Well, for instance, he cannot make 1+1=3. And, if one defines rationality as actually winning then he cannot act in such a way that rational people lose. This is perfectly obvious; and, in case you have misunderstood what I wrote (as it looks like you have), that is the only thing I said that Omega cannot do.
In the discussion of strategy S, my claim was not about what Omega can do but about what you (a person attempting to implement such a strategy) can consistently include in your model of the universe. If you are an S-rational agent, then Omega may decide to screw you over, in which case you lose; that’s OK (as far as the notion of rationality goes; it’s too bad for you) because S doesn’t purport to guarantee that you don’t lose.
What S does purport to do is to arrange that, in so far as the universe obeys your (incomplete, probabilistic, …) model of it, you win on average. Omega’s malfeasance is only a problem for this if it’s included in your model. Which it can’t be. Hence:
(Actually, I think that’s not quite right. You could probably consistently expect that, provided your expectations about how he’s going to to it were vague enough.)

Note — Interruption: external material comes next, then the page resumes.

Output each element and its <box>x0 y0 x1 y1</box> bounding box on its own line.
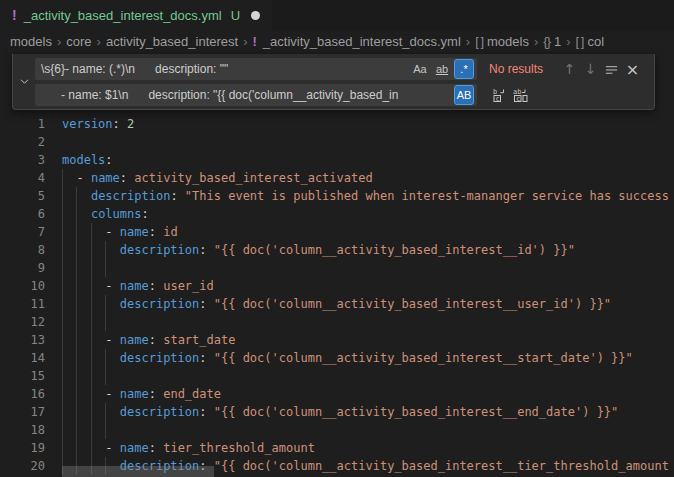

I did not claim, nor do I believe, that a regular person can compute a perfectly rational strategy in the sense I described. Nor do I believe that a regular person can play chess without making any mistakes. None the less, there is such a thing as playing chess well; and there is such a thing as being (imperfectly, but better than one might be) rational. Even with a definition of the sort Eliezer likes.